Critics of the three studies question the need to judge the efficacy of a screening agent by forming a control group that receives no screening and then monitoring how many die without it. In 2009, Sujit Rathod, an epidemiologist of the London School of Hygiene and Tropical Medicine, wrote in IJME: ‘It is of particular interest why cervical cancer mortality was a necessary endpoint… A non-mortality endpoint has been found acceptable in another low-resource setting trial… It is questionable, then, whether human experimentation is required to demonstrate a mortality benefit from cervical cancer screening.’
Says Dr Suba over email, ‘The death- rate measurements used by Drs Sankar and Shastri are scientifically unnecessary and scientifically pointless.’ He wrote in IJME, ‘Randomised trials that compare cervical screening to no-screening to confirm that cervical screening prevents cervical cancer are as scientifically pointless as randomised trials that compare smoking to no-smoking to confirm that no- smoking prevents lung cancer.’
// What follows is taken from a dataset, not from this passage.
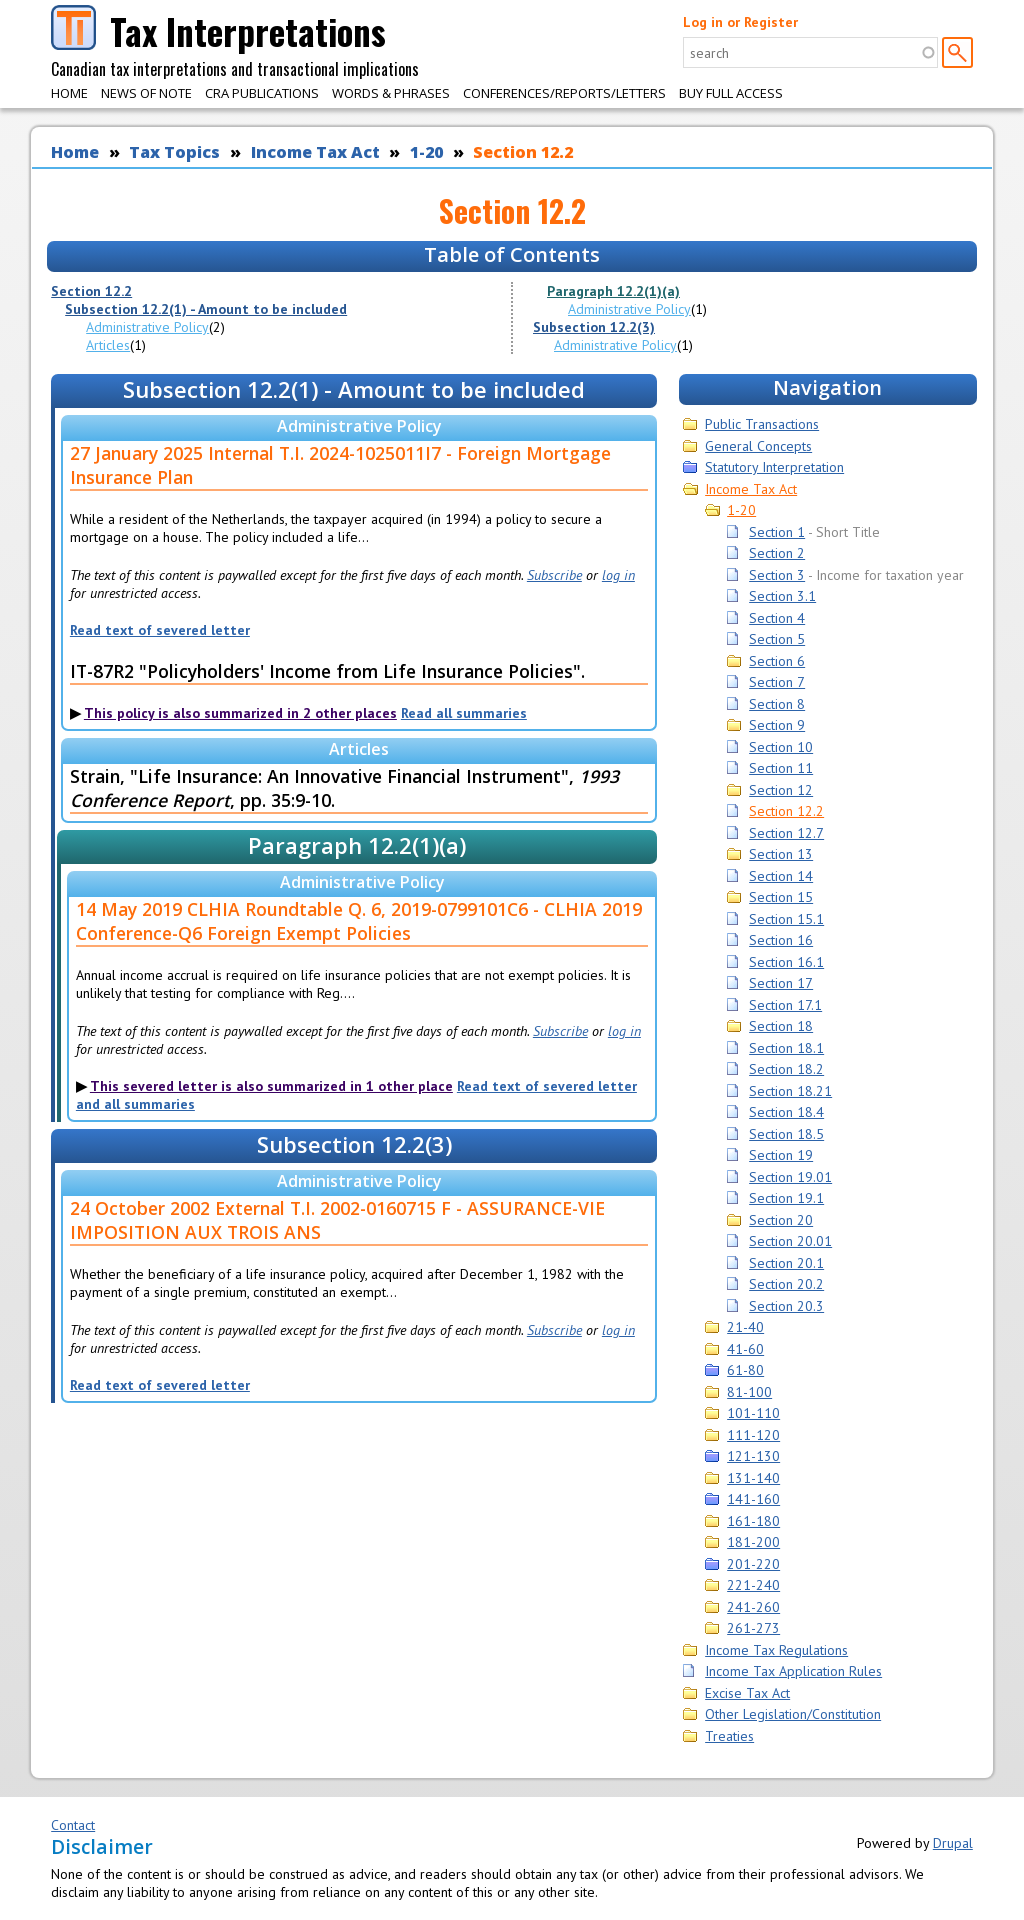 This screenshot has width=1024, height=1920. I want to click on Income Tax Application Rules, so click(793, 1671).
Dr Shastri, however, claims that studying mortality over a long period is necessary because it most effectively proves the efficacy of a novel approach. He says in his defence, “The internal review boards of Tata Memorial Hospital and NCI have looked carefully into the ethics of this study. This [study] can immensely benefit the country. Now armchair ethicists with no experience of healthcare in developing countries are trying to find fault with it.” Making a similar argument, Dr Sankaranarayanan claims the most rigorous assessment of a new method calls for measuring cancer-specific mortality reduction. According to Dr Shastri, some Pap-smear advocates are worried that the efficacy of alternate screening methods may soon be proven. Besides, he argues, the standard care protocol in India for cervical cancer, unlike in the West, involves no screening.
All three studies, however, run afoul of the Declaration of Helsinki’s ethical guidelines on medical research, which state that the benefits, risks, burdens and effectiveness of any new intervention must be compared with those of the best current proven interventions. Pointing this out, Sandhya Srinivasan, consulting editor of IJME, says, “There are at least three proven screening methods—the Pap smear, VIA, and testing for HPV. And the women in the control arms of these trials were denied any proven intervention. They were subjected to the risk of serious and irreversible harm and this clearly violated the guidelines of the Declaration of Helsinki.” She also points out that the three studies paid scant respect to the principle of clinical equipoise. By this principle, a clinical trial should be undertaken only on the assumption that there is genuine uncertainty over whether a certain intervention is superior to others. “None of these studies would have been permitted in the US, the country of the organisations funding these trials,” she adds.
Pointing out that VIA and other methods of cancer detection have been known for several years now, Suba writes in the journal, ‘You can’t let people die to show something you already know.’